Why is that important? A push pipeline means code starts in the CI system and a flow of encoded scripts pushes changes to the K8s cluster. It’s possible to secure these CI scripts but that still means working outside of the cluster’s trust domain.
A pull pipeline involves a Kubernetes Operator, such as Flux, deploying new images from inside the cluster. It spots any new images in the Git repository and pulls them into the cluster state. This avoids cluster credentials being exposed outside of the production environment.
GitOps doesn’t mean not using a CI tool or automating testing or even deploying straight from development to production. You are simply informed when the observable state of the cluster differs from that of the ‘source of truth’ Git repository. How pull deployments are then actioned is completely down to your policy. They can be deployed to development, staging or QA.
Declarative infrastructure as code is central to the implementation of GitOps but GitOps is much more than only infrastructure as code. The GitOps operating model applies the entirety of the ecosystem and tooling of Git to infrastructure.
The desired state of the infrastructure being deployed in the production environment is guaranteed by CD systems. And there are additional advantages of code review, pull requests and an immutable log of timestamps, source and comments on changes to infrastructure.
The focus of DevOps is aligning the goals and responsibilities of development and operations teams so everyone is pulling in the same direction and not passing responsibility down the line. GitOps is a set of best practises around implementing Continuous Delivery and means development teams are also directly involved in operations.
Both DevOps and GitOps share automation and self-serviced infrastructure principles but otherwise comparisons are not hugely helpful. These shared principles do, however, make it easier for GitOps workflows to be applied on top of existing DevOps techniques.
GitOps does make it possible to transfer much of what traditional operations do to development but in most cases there is still an important role for operations. GitOps can automate cloud resources but certain elements of the infrastructure such as network configuration or Kubernetes clusters still need to be managed centrally by operations specialists.
Focusing equally on developers and CI/CD, GitOps places itself at the centre of the evolution of the Dev and Ops relationship.
DevOps supports a wider range of application models than GitOps does but if the modern environment is moving irrevocably towards containers and Kubernetes as the default orchestrator technology, as it appears to be, DevOps versatility becomes less important.
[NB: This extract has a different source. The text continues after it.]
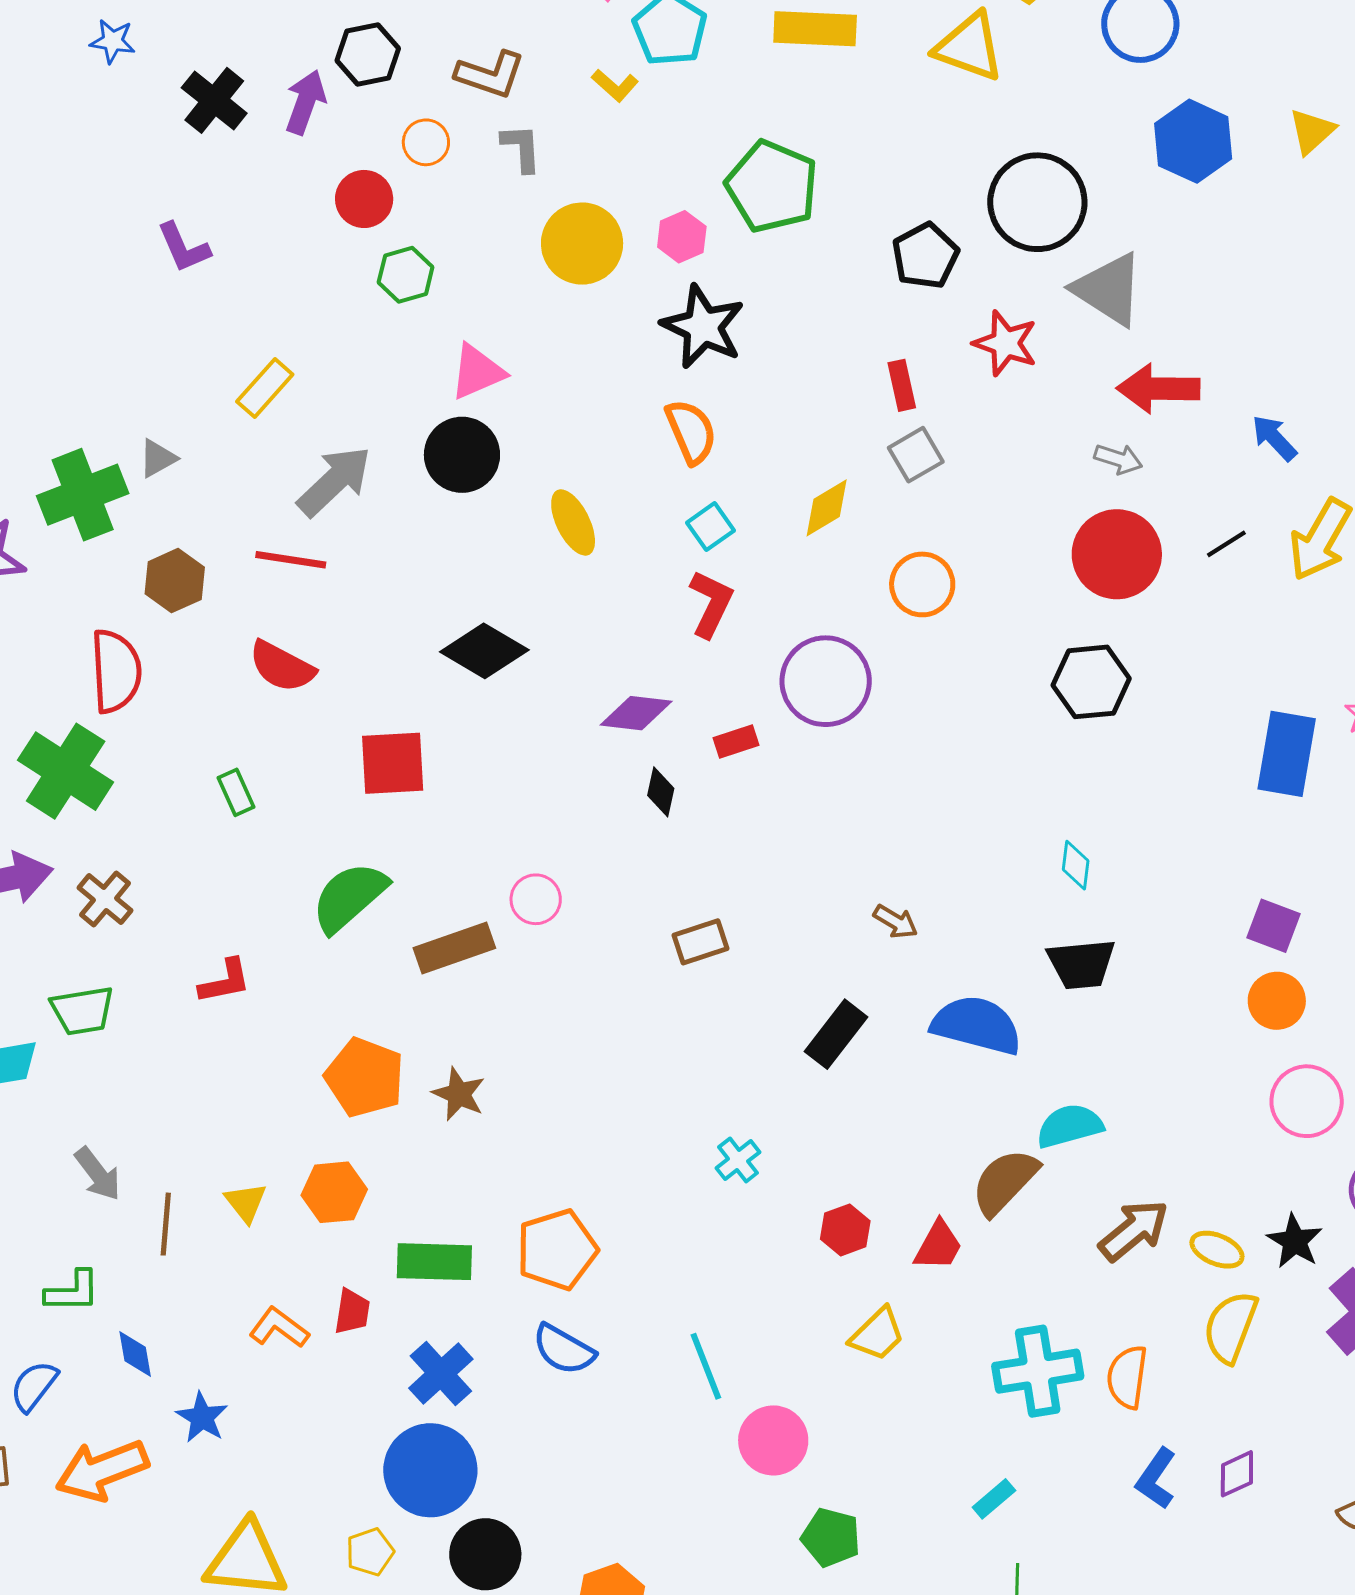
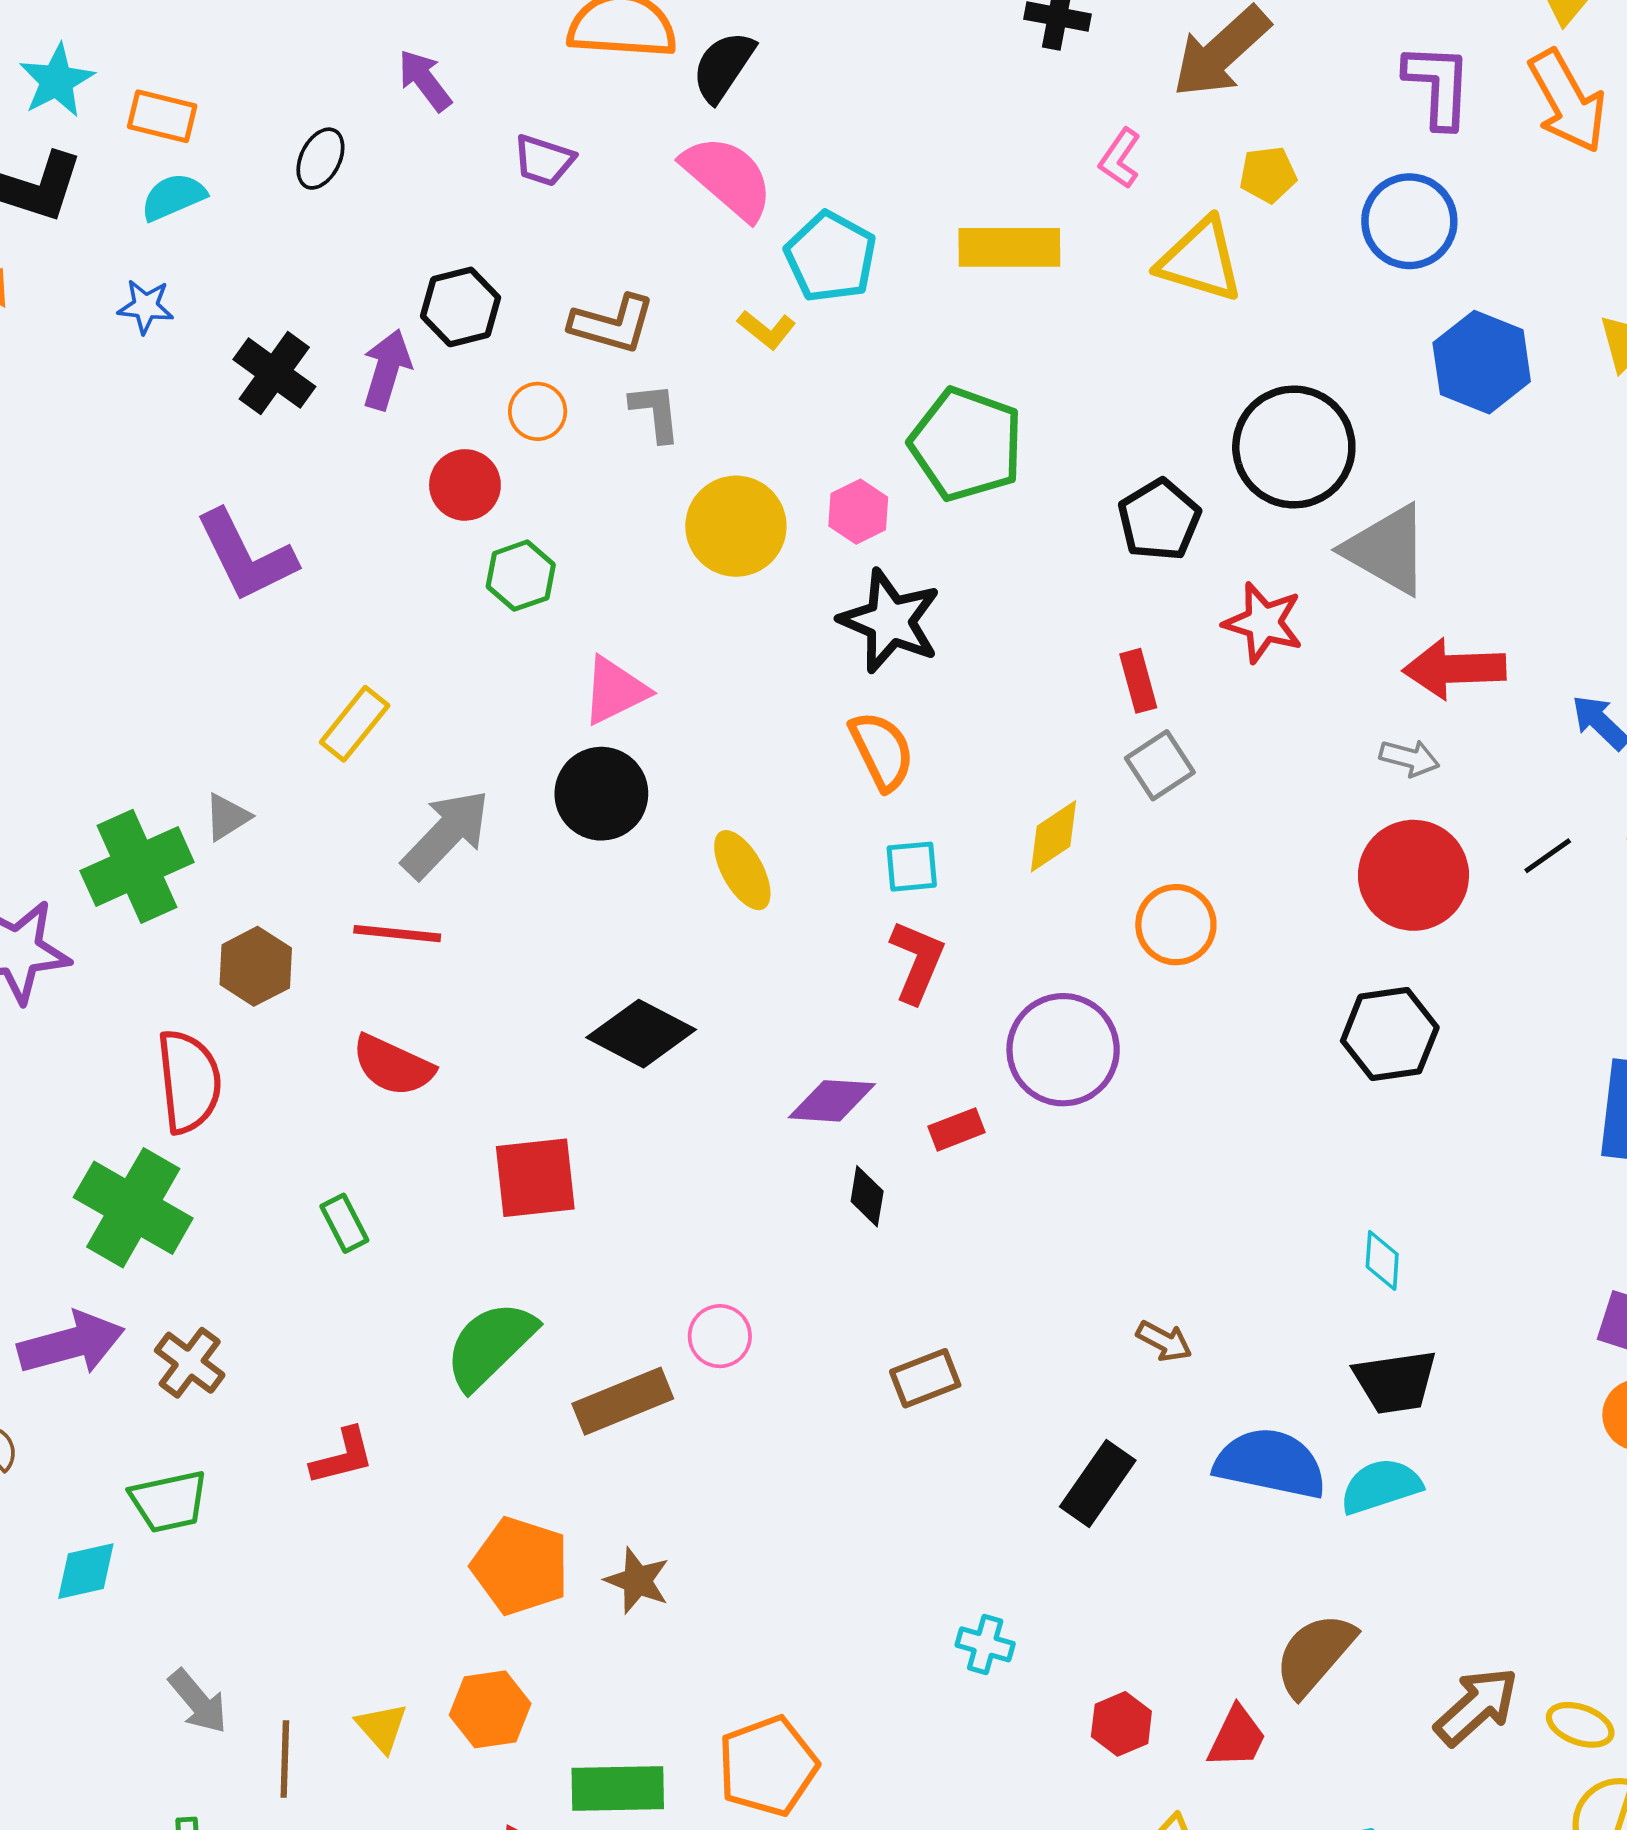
purple L-shape: (184, 247) -> (246, 556), size x1.5
cyan square: (711, 527) -> (912, 867), turned 33
cyan semicircle: (1070, 1126) -> (1381, 1486), moved
cyan cross: (738, 1160) -> (985, 1644), turned -33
DevOps can be adapted to a containerised environment but orchestration standards are not always compatible with the quickly expanding K8s ecosystem.
DevOps and GitOps are not mutually incompatible and have many common goals. But with their application and infrastructure frameworks diverging, GitOps and Kubernetes seem set to dominate a cloud native and Kubernetes world. DevOps may well begin to fade into the background in coming years with GitOps in the ascendancy as the dominant approach to development pipelines.